As soon as Emile knows what life is, my first care will be to teach him to preserve his life. Hitherto I have made no distinction of condition, rank, station, or fortune; nor shall I distinguish between them in the future, since man is the same in every station; the rich man's stomach is no bigger than the poor man's, nor is his digestion any better; the master's arm is neither longer nor stronger than the slave's; a great man is no taller than one of the people, and indeed the natural needs are the same to all, and the means of satisfying them should be equally within the reach of all. Fit a man's education to his real self, not to what is no part of him. Do you not see that in striving to fit him merely for one station, you are unfitting him for anything else, so that some caprice of Fortune may make your work really harmful to him? What could be more absurd than a nobleman in rags, who carries with him into his poverty the prejudices of his birth? What is more despicable than a rich man fallen into poverty, who recalls the scorn with which he himself regarded the poor, and feels that he has sunk to the lowest depth of degradation? The one may become a professional thief, the other a cringing servant, with this fine saying, "I must live."

You reckon on the present order of society, without considering that this order is itself subject to inscrutable changes, and that you can neither foresee nor provide against the revolution which may affect your children. The great become small, the rich poor, the king a commoner. Does fate strike so seldom that you can count on immunity from her blows? The crisis is approaching, and we are on the edge of a revolution. [Footnote: In my opinion it is impossible that the great kingdoms of Europe should last much longer. Each of them has had its period of splendour, after which it must inevitably decline. I have my own opinions as to the special applications of this general statement, but this is not the place to enter into details, and they are only too evident to everybody.] Who can answer for your fate? What man has made, man may destroy. Nature's characters alone are ineffaceable, and nature makes neither the prince, the rich man, nor the nobleman. This satrap whom you have educated for greatness, what will become of him in his degradation? This farmer of the taxes who can only live on gold, what will he do in poverty? This haughty fool who cannot use his own hands, who prides himself on what is not really his, what will he do when he is stripped of all? In that day, happy will he be who can give up the rank which is no longer his, and be still a man in Fate's despite. Let men praise as they will that conquered monarch who like a madman would be buried beneath the fragments of his throne; I behold him with scorn; to me he is merely a crown, and when that is gone he is nothing. But he who loses his crown and lives without it, is more than a king; from the rank of a king, which may be held by a coward, a villain, or madman, he rises to the rank of a man, a position few can fill. Thus he triumphs over Fortune, he dares to look her in the face; he depends on himself alone, and when he has nothing left to show but himself he is not a nonentity, he is somebody. Better a thousandfold the king of Corinth a schoolmaster at Syracuse, than a wretched Tarquin, unable to be anything but a king, or the heir of the ruler of three kingdoms, the sport of all who would scorn his poverty, wandering from court to court in search of help, and finding nothing but insults, for want of knowing any trade but one which he can no longer practise.

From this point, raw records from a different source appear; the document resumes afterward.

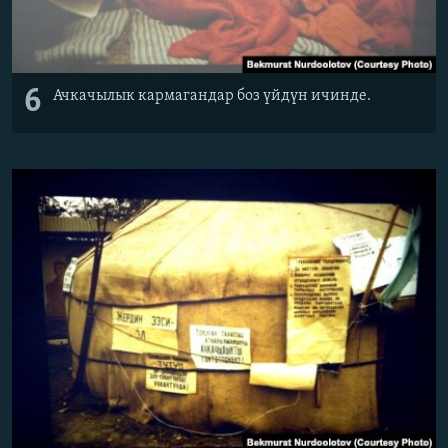
6
Ачкачылык кармагандар боз үйдүн ичинде.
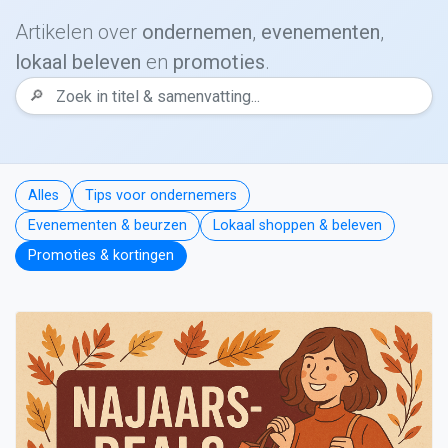
Artikelen over
ondernemen
,
evenementen
,
lokaal beleven
en
promoties
.
🔎
Alles
Tips voor ondernemers
Evenementen & beurzen
Lokaal shoppen & beleven
Promoties & kortingen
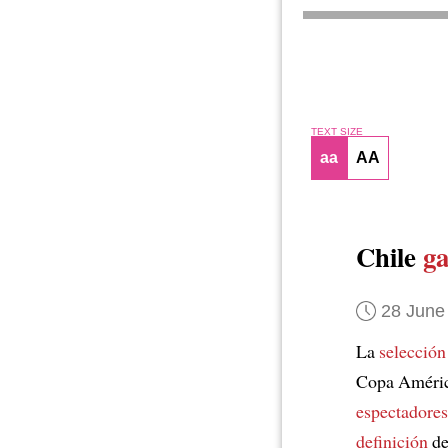
TEXT SIZE
aa
AA
Chile
g
28 June
La
selección
Copa Améri
espectadores
definición
de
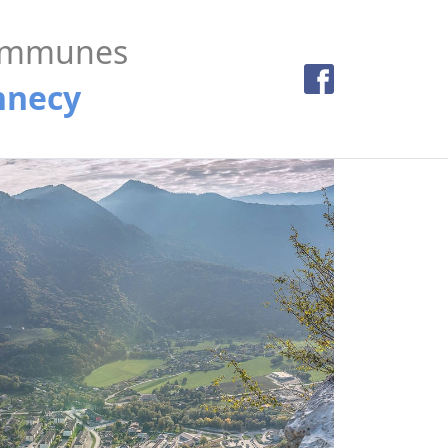
ommunes
nnecy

The man and the citizen, whoever he may be, has no property to invest in society but himself, all his other goods belong to society in spite of himself, and when a man is rich, either he does not enjoy his wealth, or the public enjoys it too; in the first case he robs others as well as himself; in the second he gives them nothing. Thus his debt to society is still unpaid, while he only pays with his property. "But my father was serving society while he was acquiring his wealth." Just so; he paid his own debt, not yours. You owe more to others than if you had been born with nothing, since you were born under favourable conditions. It is not fair that what one man has done for society should pay another's debt, for since every man owes all that he is, he can only pay his own debt, and no father can transmit to his son any right to be of no use to mankind. "But," you say, "this is just what he does when he leaves me his wealth, the reward of his labour." The man who eats in idleness what he has not himself earned, is a thief, and in my eyes, the man who lives on an income paid him by the state for doing nothing, differs little from a highwayman who lives on those who travel his way. Outside the pale of society, the solitary, owing nothing to any man, may live as he pleases, but in society either he lives at the cost of others, or he owes them in labour the cost of his keep; there is no exception to this rule. Man in society is bound to work; rich or poor, weak or strong, every idler is a thief.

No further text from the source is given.